- [Prompt]
The answer must consist of every line from the entries that holds the word "phantom".

- [Given data]
- - -

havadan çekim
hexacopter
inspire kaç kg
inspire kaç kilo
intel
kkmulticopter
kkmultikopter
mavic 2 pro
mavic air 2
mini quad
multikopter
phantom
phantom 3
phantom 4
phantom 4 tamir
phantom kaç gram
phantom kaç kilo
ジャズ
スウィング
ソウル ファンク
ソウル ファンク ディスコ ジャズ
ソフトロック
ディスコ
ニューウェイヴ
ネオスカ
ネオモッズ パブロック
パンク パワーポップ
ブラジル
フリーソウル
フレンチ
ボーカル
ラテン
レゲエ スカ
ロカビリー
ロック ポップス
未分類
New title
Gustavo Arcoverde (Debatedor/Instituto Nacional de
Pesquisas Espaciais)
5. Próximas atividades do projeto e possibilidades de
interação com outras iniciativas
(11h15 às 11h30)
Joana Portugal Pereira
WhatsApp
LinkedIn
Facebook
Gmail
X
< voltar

- - -

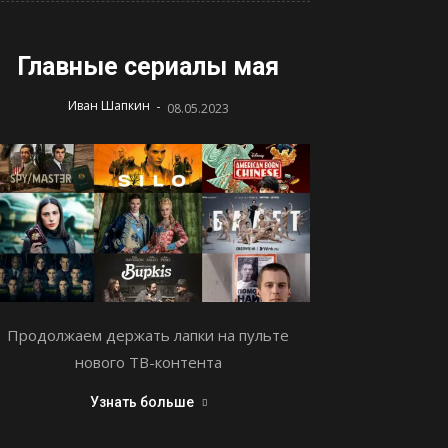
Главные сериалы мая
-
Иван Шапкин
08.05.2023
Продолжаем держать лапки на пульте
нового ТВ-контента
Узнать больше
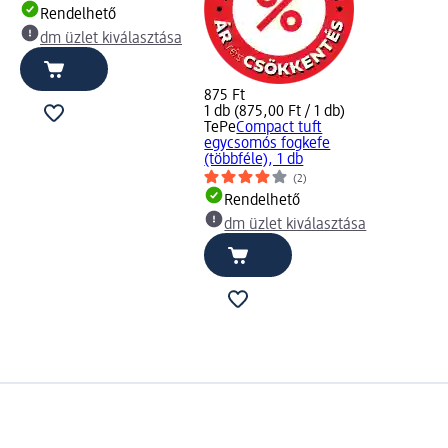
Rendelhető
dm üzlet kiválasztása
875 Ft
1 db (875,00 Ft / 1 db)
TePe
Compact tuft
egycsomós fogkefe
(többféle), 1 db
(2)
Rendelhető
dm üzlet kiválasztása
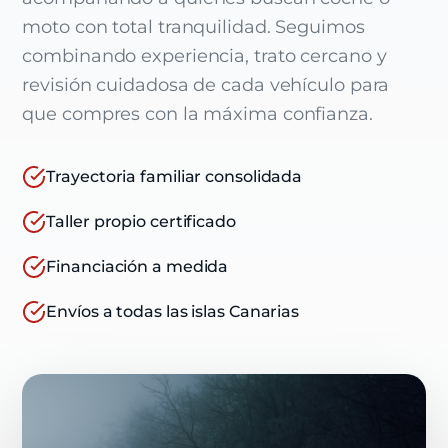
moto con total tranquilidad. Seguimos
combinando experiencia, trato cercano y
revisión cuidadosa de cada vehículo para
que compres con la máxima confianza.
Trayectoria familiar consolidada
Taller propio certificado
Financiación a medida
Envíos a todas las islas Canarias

- - -

- [Exercise result]
phantom
phantom 3
phantom 4
phantom 4 tamir
phantom kaç gram
phantom kaç kilo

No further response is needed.